Hi everyone,
I recently watched a talk by Aza Raskin where he discusses the idea of using generative models to explore communication with whales. While the conversation wasn’t deeply technical, it sparked a line of thought I’ve been quietly exploring: can we use generative AI to better understand, replicate, and eventually "translate" the communicative structures in animal vocalisations?
I work primarily in conservation and ecology, and I’ve applied several predictive models (CNNs, LSTMs, and some transformer-based architectures with transfer learning). However, I’ve never trained a generative model myself. Still, I’ve been sketching a conceptual pipeline that could link bioacoustics and behavioural ecology.

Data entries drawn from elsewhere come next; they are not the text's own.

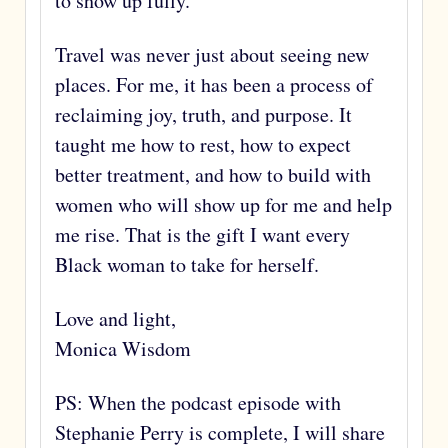
to show up fully.
Travel was never just about seeing new
places. For me, it has been a process of
reclaiming joy, truth, and purpose. It
taught me how to rest, how to expect
better treatment, and how to build with
women who will show up for me and help
me rise. That is the gift I want every
Black woman to take for herself.
Love and light,
Monica Wisdom
PS: When the podcast episode with
Stephanie Perry is complete, I will share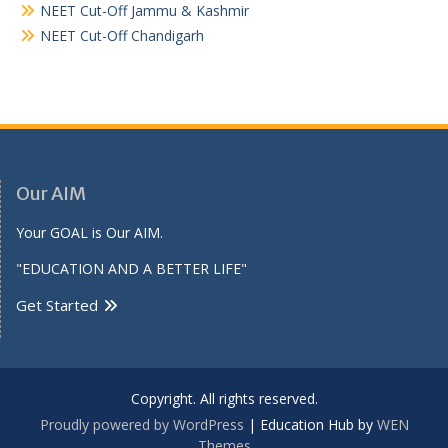
NEET Cut-Off Jammu & Kashmir
NEET Cut-Off Chandigarh
Our AIM
Your GOAL is Our AIM.
"EDUCATION AND A BETTER LIFE"
Get Started
Copyright. All rights reserved.
Proudly powered by WordPress
|
Education Hub by
WEN
Themes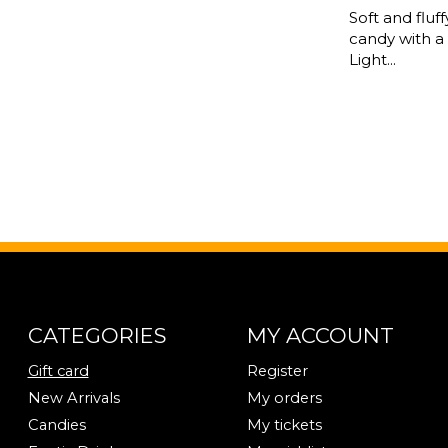
Soft and fluf
candy with a
Light...
CATEGORIES
MY ACCOUNT
Gift card
Register
New Arrivals
My orders
Candies
My tickets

The idea is now something like start with a large, unlabeled dataset of an animal vocalisations (e.g. bird songs, whale calls, primate vocalisations). Use unsupervised learning (e.g. embeddings + UMAP + HDBSCAN or even kmens, don’t know) to group vocalisations by structure or spectral similarity.

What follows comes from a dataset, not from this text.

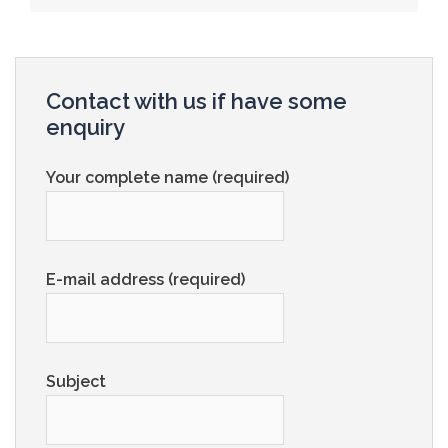
Contact with us if have some
enquiry
Your complete name (required)
E-mail address (required)
Subject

Then, based on field knowledge or ethological observations, manually label some clusters with possible communicative functions (e.g. alarm, contact, courtship). Only if they make sense. Use these labelled clusters to fine-tune a generative model (like SpecGAN, AudioLDM, or even an autoregressive model like WaveNet or VALL-E) to create synthetic sounds conditioned on function.
But… then explore whether this can help us simulate or even engage in meaningful communicative loops, perhaps as a tool for playback experiments or for probing animal perception in a controlled field experiment or exsitu one.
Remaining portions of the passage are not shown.